1. Het geding in eerste aanleg
Voor het geding in eerste aanleg verwijst het hof naar de inhoud van het vonnis van
18 februari 2008, dat de kantonrechter (rechtbank Arnhem, sector kanton, locatie Arnhem) tussen partijen heeft gewezen. Van dat vonnis is een fotokopie aan dit arrest gehecht.
2. Het geding in hoger beroep
2.1 Appellanten hebben bij exploot van 28 april 2008 aan geïntimeerde aangezegd van dat vonnis in hoger beroep te komen, met dagvaarding van geïntimeerde voor dit hof.
2.2 Bij memorie van grieven hebben appellanten vijf grieven tegen het bestreden vonnis aangevoerd en toegelicht en hebben zij bewijs aangeboden. Zij hebben gevorderd dat het hof het bestreden vonnis zal vernietigen en, opnieuw recht doende, de door geïntimeerde ingestelde vorderingen in eerste aanleg alsnog zal afwijzen, met haar veroordeling in de kosten van beide instanties.
2.3 Bij memorie van antwoord heeft geïntimeerde de grieven bestreden. Zij heeft geconcludeerd dat het hof appellanten niet-ontvankelijk zal verklaren in hun vorderingen in hoger beroep, althans het beroep zal verwerpen, met bekrachtiging, zonodig onder verbetering van gronden, van het bestreden vonnis, met hun veroordeling in de kosten van het hoger beroep.
2.4 Vervolgens hebben partijen de stukken voor het wijzen van arrest aan het hof overgelegd voor het wijzen van arrest.

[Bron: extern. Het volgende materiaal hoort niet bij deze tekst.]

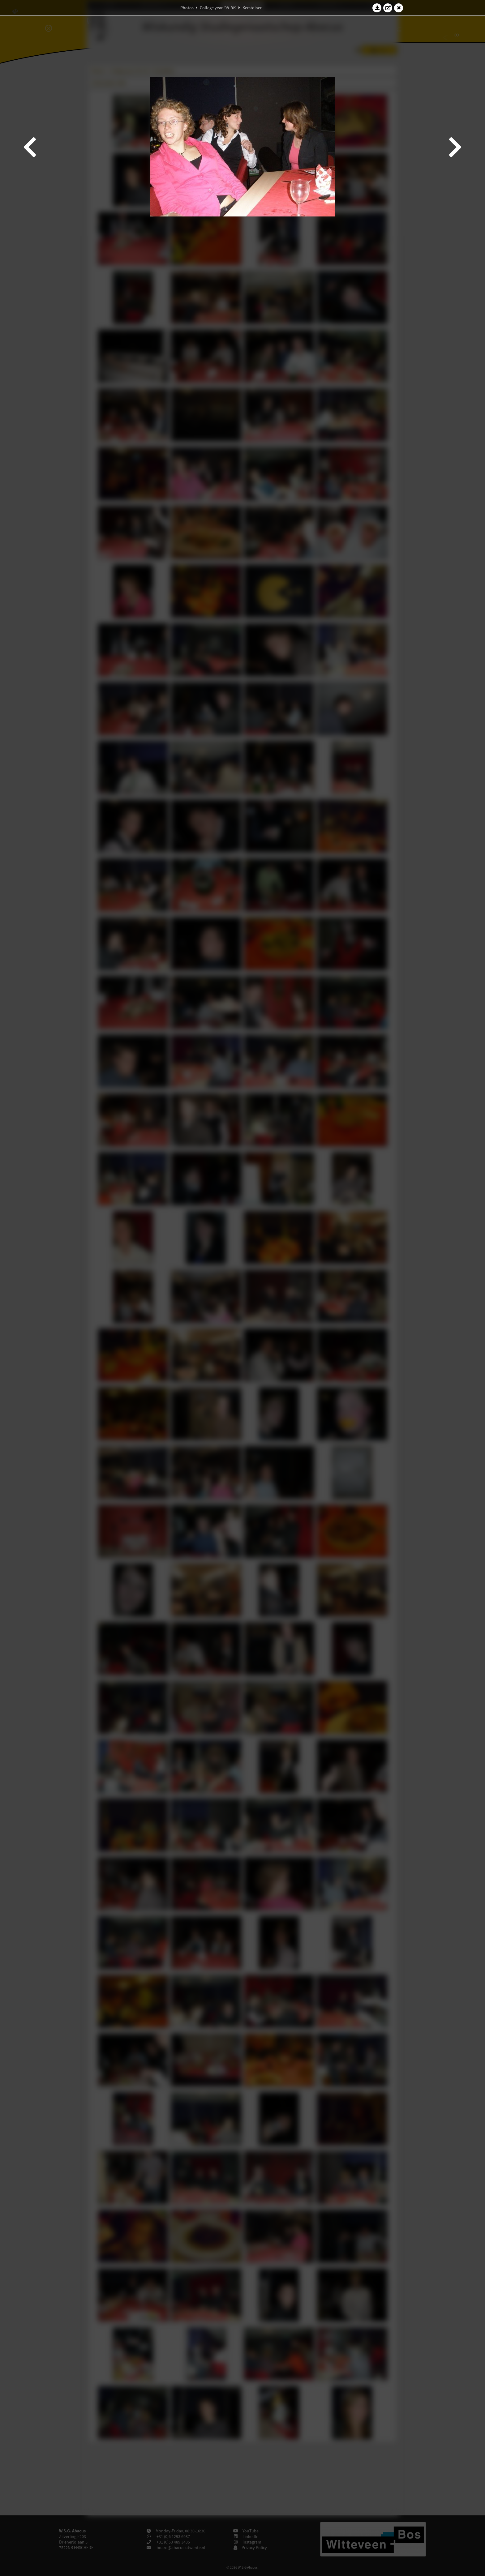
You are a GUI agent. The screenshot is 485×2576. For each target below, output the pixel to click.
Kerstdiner (252, 8)
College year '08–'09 (218, 8)
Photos (187, 8)
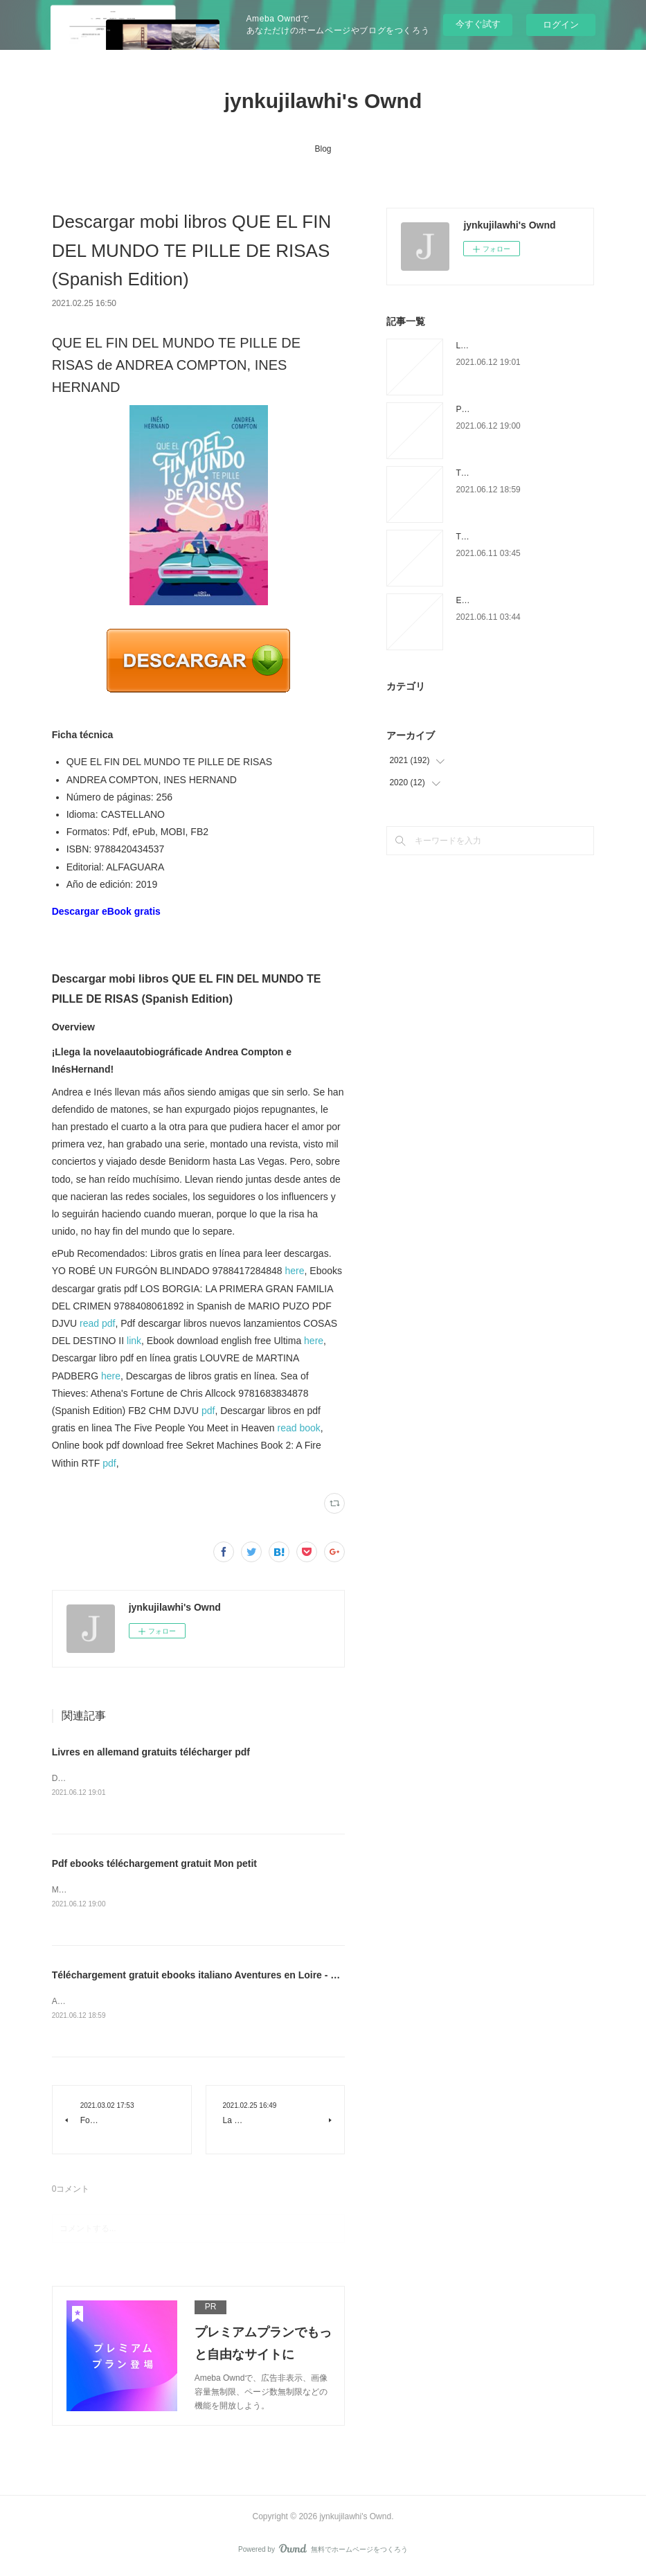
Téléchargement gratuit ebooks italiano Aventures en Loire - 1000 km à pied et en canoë (254, 1976)
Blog (322, 149)
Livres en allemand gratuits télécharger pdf (151, 1751)
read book (298, 1427)
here (295, 1270)
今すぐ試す (478, 24)
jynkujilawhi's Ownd (323, 100)
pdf (208, 1410)
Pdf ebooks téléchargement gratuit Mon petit (154, 1864)
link (134, 1340)
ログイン (561, 24)
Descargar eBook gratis (106, 911)
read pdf (97, 1323)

3. De motivering van de beslissing in hoger beroep
3.1 Het hof gaat uit van het volgende. Appellanten huren van geïntimeerde woonruimte te Arnhem. Op 27 juni 2007 heeft de politie op de zolder van het gehuurde een ruimte aangetroffen die volgens de politieverbalisant was ingericht voor het telen van hennep. De verbalisant zag dat de wanden, ramen en het plafond waren afgedekt met zwart/wit landbouwplastic en isolatiefolie. De vloer was afgedekt met vijverfolie. De aanwezige 151 bloempotten waarin hennepresten en wortelresten lagen, waren opgestapeld en stonden aan de zijkant van de zolder. De hennepplanten hadden volgens de verbalisant ieder afzonderlijk in plastic bloempotten, gevuld met zwarte aarde, gestaan.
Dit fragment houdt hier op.